The dependence of the window frequency on its number and the PC thickness is [26]:
ω = ω0 + const · n2 / H2. (2)
The calculated values for different windows depending on the square of the reverse thickness of the window are shown in Fig.7b on the right above. It can be seen that, in accordance with expression (2), they are also well approximated by straight lines. Calculated values show similar behavior depending on the square of the window number. In this case, from the linear approximation of the dependence of the position of the resonance on the square of its number for one crystal thickness value, it is possible to determine the exact frequency of the edge edge for an infinite PC. From (2) it can be seen that for an infinitely thick crystal, the frequency of the edge of the zone is equal to the free term. The same procedure can be carried out for the other edge and thus the width of the forbidden zone is found and the position of its center can be estimated. In [26], it is shown that the width of the transparency window is
δω = const · n2 / H3. (3)
In Fig. 7d, the lower right image shows the widths for different windows as a function of the inverse thickness cube.
6. CONCLUSION
Among the properties of photonic crystals, an important role is played by their resonant properties and, above all, by a strong increase in the power of light emission within the PC, with wavelengths, inside the transparency windows in the spectrum located near the forbidden zones. The calculations show that this increase can be several orders of magnitude. The experiments confirm the fact of an increase in the power density of the radiation wavelengths located near the edge of the FZ. The explanation of this effect is given by the researchers both on the basis of the resonant properties of such a structure and on the basis of ideas about the slowing down of the group speed of light in this area.

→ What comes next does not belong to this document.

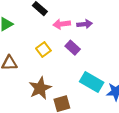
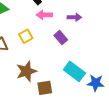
pink arrow: (62, 24) -> (44, 15), moved
yellow square: (43, 50) -> (26, 36), moved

This property is used for various purposes: to create miniature lasers with a low lasing threshold and a controlled wavelength phenomena at reduced radiation power and the possibility of creating on this basis generators of radiation harmonics, parametric frequency converters, radiation converters based on combined light scattering; in the observation of weak radiation in the analysis of substances (photoluminescence, Raman scattering of light); in solar batteries to increase the conversion rate of solar energy into electrical energy; it is widely used in sensors of various types, since the parameters of transparency windows are sensitive to small changes in the refractive index of substances that fill porous PCs or bordering waveguide PCs.
The theoretical foundations of the resonance properties of PCs have been studied for a long time, their basic properties are known, but they still continue to improve till now, which witnesses the ongoing process of learning this phenomenon.